We didn’t know we were going to make it to the movies, and then along comes somebody like Andrew Karpen at Bleecker Street. And Bleecker Street, here they are, putting their necks and careers on the line for little films and getting those little films into theaters. We’re holding on by a thread sometimes I feel, and yet, we’re always one Coda or one The Holdovers away from making a spate of beautiful films that will have a message. I’m so happy that I didn’t work for a long time during the Marvel Universe explosion, because they were not going to call me for that type of film, but I felt like I kept doing what I love long enough that Tony saw the last version of Ezra and said “This is it. Let’s go try to do this.” It’s hard. It’s not easy. “Time is money” is a real thing. For people to give their time to something small, is not the right way to look at it. Jon Kilik, Bill Horberg, Tony Goldwyn, Andrew at Bleecker Street, Zhang Xin at Closer Media, and everybody at Wayfarer Studios—they all said, “No, we want to be in this business. We want to do movies that have a message.” Hopefully with a little success, we’ll get more of those companies giving small films a chance, that’s what I pray. 

You are also in the process of transforming your local hometown theater in Greenport into the North Fork Arts Center. How did you rally the community to save and transform that communal space? 

I saw my first movie in the Greenport Theatre in 1965, sitting up in the balcony with my dad. I’ve lived out here for years and years. The theater was owned by a media person, Josh Sapan. He and I became friends and he was going to sell in January of 2023. We just started a big fundraising drive and the community came out like It’s a Wonderful Life. We raised a lot of money and the theater was donated to the new non-profit North Fork Arts Center. We had a ribbon cutting with the mayor of Greenport Village and all the politicians who helped us. Believe me when I tell you, everyone had to chip in and everyone did their part. So this theater is now the community’s.
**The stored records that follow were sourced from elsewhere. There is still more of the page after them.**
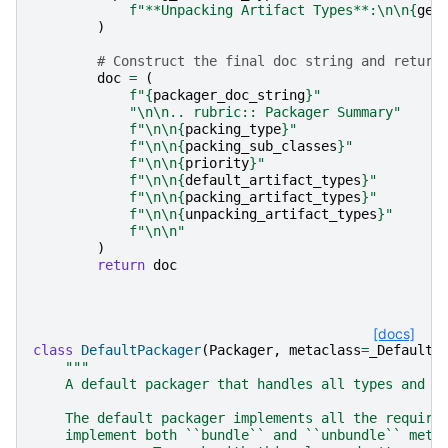
f
"**Unpacking Artifact Types**:
\n\n
{
get
)
# Construct the final doc string and return
doc
=
(
f
"
{
packager_doc_string
}
"
"
\n\n
.. rubric:: Packager Summary"
f
"
\n\n
{
packing_type
}
"
f
"
\n\n
{
packing_sub_classes
}
"
f
"
\n\n
{
priority
}
"
f
"
\n\n
{
default_artifact_types
}
"
f
"
\n\n
{
packing_artifact_types
}
"
f
"
\n\n
{
unpacking_artifact_types
}
"
f
"
\n\n
"
)
return
doc
[docs]
class
DefaultPackager
(
Packager
,
metaclass
=
_DefaultP
"""
    A default packager that handles all types and p
    The default packager implements all the require
    implement both ``bundle`` and ``unbundle`` meth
The Brooklyn Ballet has come out and done a three-week residency and taught dance to our public school students. We’ll have first-run films, and we put surround sound in and made the theater spectacular. We did a great job renovating an old theater and making it, not just a new movie theater, but also an art center. That was the key. Ezra opens here on May 31st. Bobby Cannavale, Rose Byrne, and Tony Goldwyn are making the trip out to support this little theater in a fishing village. It was Andrew’s idea at Bleecker Street. He said, “Are you saving a theater? Did I read that right?” I said, “Yeah kind of, it’s a dumb idea, I know.” He goes, “No, no, no, no. I have some ideas for you about movies.” I said, “Oh ok, thank you, just email me.” Tony Goldwyn said, “No, he’s talking about Ezra.” That’s how we got to do Ezra on the 31st. I told him we’re going to be in the top ten best percentage of ticket sales for Ezra in the country. That was a complete mitzvah. Now, think about it, it took me at least ten years to get the movie theater, it took me twelve years to make Ezra, and they’re happening at the same time!